Biker Fashion was Top on my List about 2 years ago; Denim Cuts, chain wallets, tight jeans, Pabst t-shirts, Redwing Boots, i.e., your "a-typical" Biker Wardrobe. And sure, there's always the "after" wardrobe most bikers slip into when they "slip into something more comfortable" that being the lingerie hidden in the back of the closet. We know. Don't deny it. The touch and the feel of cotton only get you so far through the day Pinky Stinky.
VIKINGS v. UNICORNS
Vikings have the "Hot Chick" factor. There's an endless supply of 20 year olds who wanna dress up and play "tough chick" without being "Property of..." on the back of a bike. So far so good ...
There's "Valhalla" which is a subsitute for having to directly talk about heaven and hell, because as you know, politics and religion are subject best left alone. Dragons are a lot "tamer" when you're a Viking than having Satanic Demons turn your ol' lady into the Exorsist when you get back from a "Toy Run" to the local strip pole... I mean "North Pole" oh~k, you know what I mean, admit it. High Five, Strippers! "Shhhh... Not so loud, the ol' ball and chain might catch wind of it." Hey, no prob. She's about to catch wind of the tuna on your crotch in about ten seconds... Your "Weekend Warrior" lifestyle just happened to cross over to a "Monday." Hang in there Kitty, the weekend's only five more days away.
You still get to play dress up with Jewelry, Bear Skin (or whatever) Vists and collars, sheep skin lining, leather pants (those feel great on a hot sweaty day) and boots, a wide variety of weaponry and Beer Bellies! Farts and Burps allowed!
Chicks dig Vikings
(or at least they pretend to for photographs)
(Truth be told, most of those same "type" chicks probably wanna go "Full Growth" on the pit hair, so just a friendly F.Y.I. there...)
And why is he looking at her eyes? The first thing I noticed was Mrs. Perky Puff.

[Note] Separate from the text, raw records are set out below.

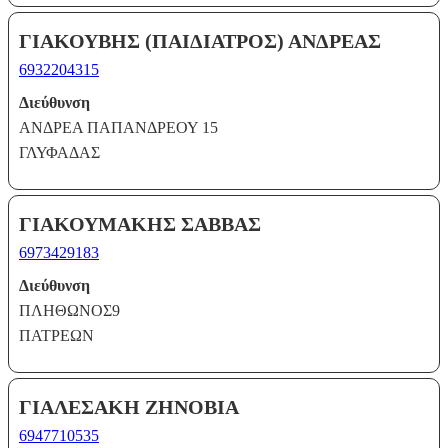
ΓΙΑΚΟΥΒΗΣ (ΠΑΙΔΙΑΤΡΟΣ) ΑΝΔΡΕΑΣ
6932204315
Διεύθυνση
ΑΝΔΡΕΑ ΠΑΠΑΝΔΡΕΟΥ 15
ΓΛΥΦΑΔΑΣ
ΓΙΑΚΟΥΜΑΚΗΣ ΣΑΒΒΑΣ
6973429183
Διεύθυνση
ΠΛΗΘΩΝΟΣ9
ΠΑΤΡΕΩΝ
ΓΙΑΛΕΣΑΚΗ ΖΗΝΟΒΙΑ
6947710535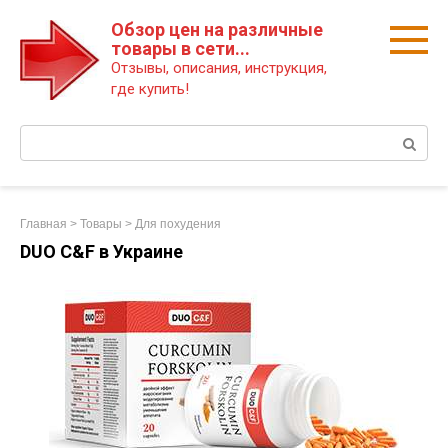
Перейти
Обзор цен на различные
к
товары в сети...
контенту
Отзывы, описания, инструкция,
где купить!
Поиск:
Главная
>
Товары
>
Для похудения
DUO C&F в Украине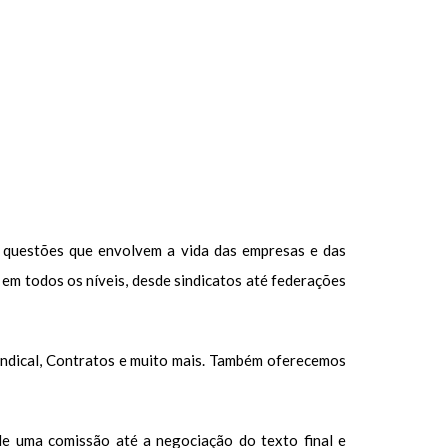
 questões que envolvem a vida das empresas e das
 em todos os níveis, desde sindicatos até federações
 Sindical, Contratos e muito mais. Também oferecemos
e uma comissão até a negociação do texto final e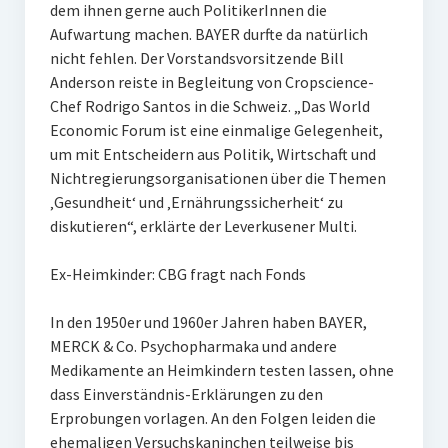
dem ihnen gerne auch PolitikerInnen die
Aufwartung machen. BAYER durfte da natürlich
nicht fehlen. Der Vorstandsvorsitzende Bill
Anderson reiste in Begleitung von Cropscience-
Chef Rodrigo Santos in die Schweiz. „Das World
Economic Forum ist eine einmalige Gelegenheit,
um mit Entscheidern aus Politik, Wirtschaft und
Nichtregierungsorganisationen über die Themen
‚Gesundheit‘ und ‚Ernährungssicherheit‘ zu
diskutieren“, erklärte der Leverkusener Multi.
Ex-Heimkinder: CBG fragt nach Fonds
In den 1950er und 1960er Jahren haben BAYER,
MERCK & Co. Psychopharmaka und andere
Medikamente an Heimkindern testen lassen, ohne
dass Einverständnis-Erklärungen zu den
Erprobungen vorlagen. An den Folgen leiden die
ehemaligen Versuchskaninchen teilweise bis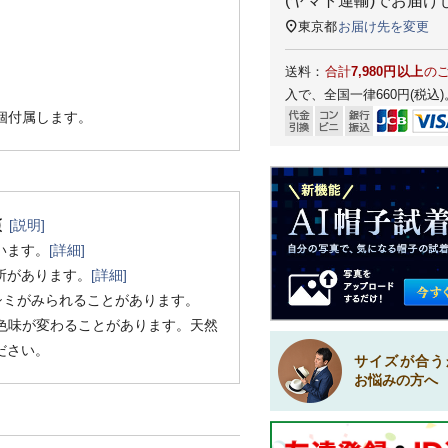
(ヤマト運輸)
でお届け
東京都
お届け先を変更
送料：
合計
7,980円以上
の
入で、全国一律660円(税込)
1個付属します。
[説明]
います。
[詳細]
所があります。
[詳細]
シミがみられることがあります。
色味が変わることがあります。天然
ださい。
サイズが合う
お悩みの方へ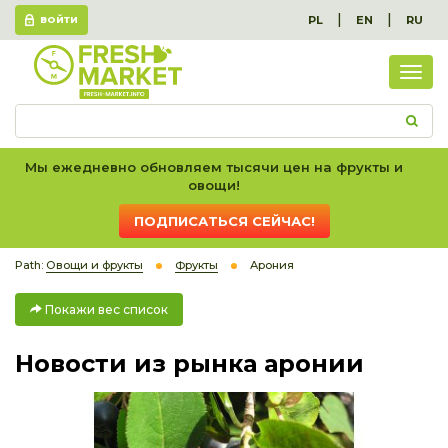
|
|
PL
EN
RU
ВОЙТИ
Пок
вес
спис
Мы ежедневно обновляем тысячи цен на фрукты и
овощи!
ПОДПИСАТЬСЯ СЕЙЧАС!
Path:
Овощи и фрукты
Фрукты
Арония
Покажи вес список
Новости из рынка аронии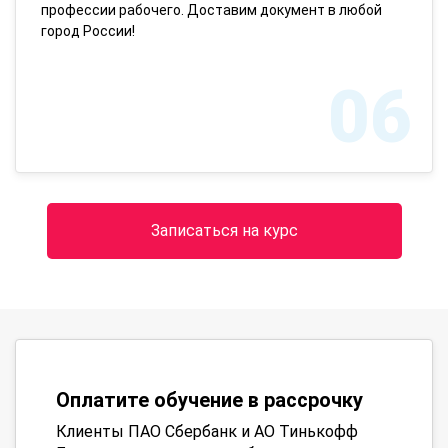
профессии рабочего. Доставим документ в любой
город России!
06
Записаться на курс
Оплатите обучение в рассрочку
Клиенты ПАО Сбербанк и АО Тинькофф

And yes, you can still "get stupid" with the Viking Biker-persona. As if there would be some unwritten restrictions on how far you want to take it? No way. Take it all the way...
Lady Gaga Interlude .... Nice Training Wheels fatty.
"Ohhhh.... The Lady, the Gaga, the Goo Goo Goob'ga?"
Now for the Unicorn Rebuttal ...
Unicorns never, and I mean, NEVER leave a party early. Unicorns are the Twin Peaks of television shows, the Twelve Monkeys of movies, and as smooth as the Lando Calrissian's of Galaxies far far away.
Unicorns leave memories that you will find irreversible to adjust to or put behind you. They will scar you're soul in unimaginable ways until the oncoming sweet breath of Alzheimers sedates and dulls your Lunacy.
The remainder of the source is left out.